EXERCISE INSTRUCTIONS:
Every record below needs to be set down exactly. Pictures do not belong in the copy.

(SOURCE INFORMATION Opens)

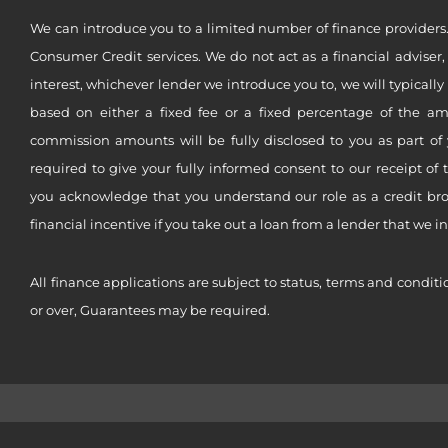
We can introduce you to a limited number of finance providers.
Consumer Credit services. We do not act as a financial adviser,
interest, whichever lender we introduce you to, we will typical
based on either a fixed fee or a fixed percentage of the a
commission amounts will be fully disclosed to you as part of 
required to give your fully informed consent to our receipt of 
you acknowledge that you understand our role as a credit brok
financial incentive if you take out a loan from a lender that we i
All finance applications are subject to status, terms and conditi
or over, Guarantees may be required.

(SOURCE INFORMATION Closes)

EXPECTED ANSWER:
We can introduce you to a limited number of finance providers.
Consumer Credit services. We do not act as a financial adviser,
interest, whichever lender we introduce you to, we will typical
based on either a fixed fee or a fixed percentage of the a
commission amounts will be fully disclosed to you as part of 
required to give your fully informed consent to our receipt of 
you acknowledge that you understand our role as a credit brok
financial incentive if you take out a loan from a lender that we i
All finance applications are subject to status, terms and conditi
or over, Guarantees may be required.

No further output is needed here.